### TASK OBJECTIVE
In the listing below, find each line with the string "depending" and return it.
EXCERPTED DATA below:
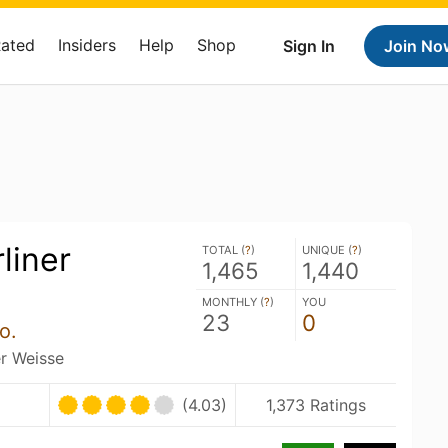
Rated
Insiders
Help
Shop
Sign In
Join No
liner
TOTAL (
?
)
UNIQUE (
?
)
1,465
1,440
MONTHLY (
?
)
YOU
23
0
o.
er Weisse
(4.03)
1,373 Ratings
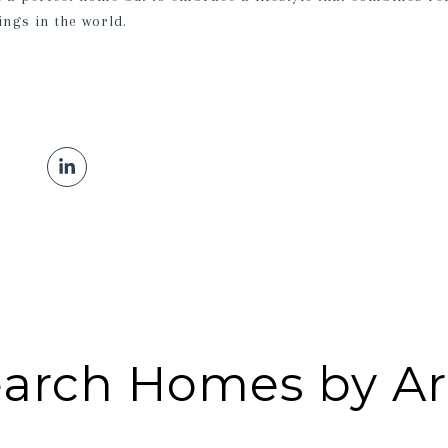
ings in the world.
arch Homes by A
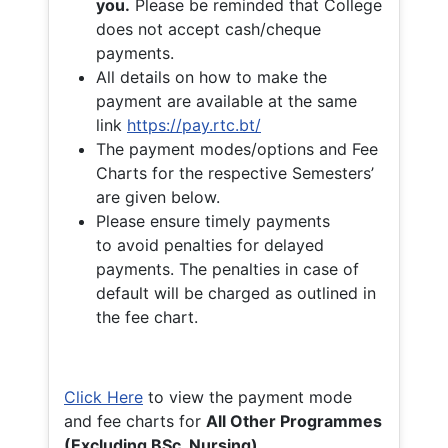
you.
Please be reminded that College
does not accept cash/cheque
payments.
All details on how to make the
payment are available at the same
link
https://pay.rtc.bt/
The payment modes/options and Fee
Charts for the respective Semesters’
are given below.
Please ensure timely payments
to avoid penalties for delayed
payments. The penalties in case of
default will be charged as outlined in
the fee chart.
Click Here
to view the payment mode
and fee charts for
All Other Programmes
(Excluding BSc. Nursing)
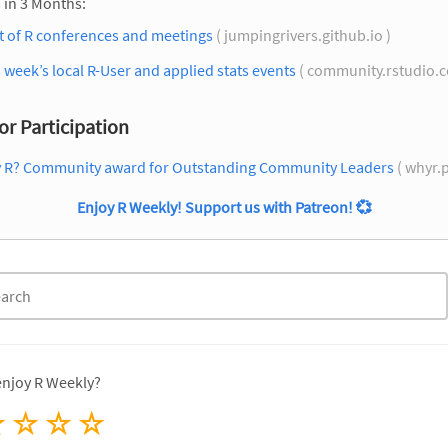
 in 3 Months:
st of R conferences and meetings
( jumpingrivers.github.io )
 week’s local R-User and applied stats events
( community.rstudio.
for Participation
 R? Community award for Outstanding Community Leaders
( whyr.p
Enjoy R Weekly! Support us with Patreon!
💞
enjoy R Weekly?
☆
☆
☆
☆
End of EXCERPTED DATA.
EXCERPTED DATA below:
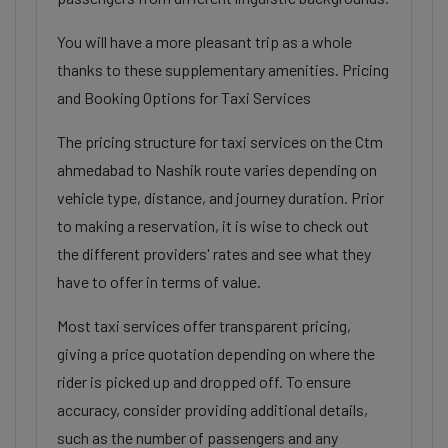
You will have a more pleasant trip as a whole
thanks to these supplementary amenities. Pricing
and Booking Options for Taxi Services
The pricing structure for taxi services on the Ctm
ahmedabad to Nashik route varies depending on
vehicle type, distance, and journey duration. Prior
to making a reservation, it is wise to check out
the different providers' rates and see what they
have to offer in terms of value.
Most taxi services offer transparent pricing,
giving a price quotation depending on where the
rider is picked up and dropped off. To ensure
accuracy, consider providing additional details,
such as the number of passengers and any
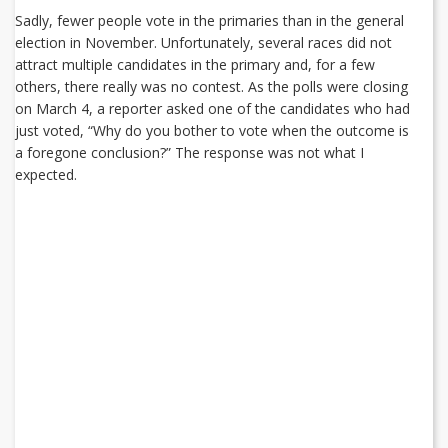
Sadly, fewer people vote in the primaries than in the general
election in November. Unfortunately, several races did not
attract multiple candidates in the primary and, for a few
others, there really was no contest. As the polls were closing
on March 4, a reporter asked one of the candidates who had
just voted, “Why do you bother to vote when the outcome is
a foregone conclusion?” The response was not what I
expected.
End of EXCERPTED DATA.
EXCERPTED DATA below:
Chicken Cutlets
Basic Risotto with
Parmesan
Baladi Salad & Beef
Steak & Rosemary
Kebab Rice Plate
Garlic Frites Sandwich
End of EXCERPTED DATA.
### EXERCISE ANSWER
ahmedabad to Nashik route varies depending on
giving a price quotation depending on where the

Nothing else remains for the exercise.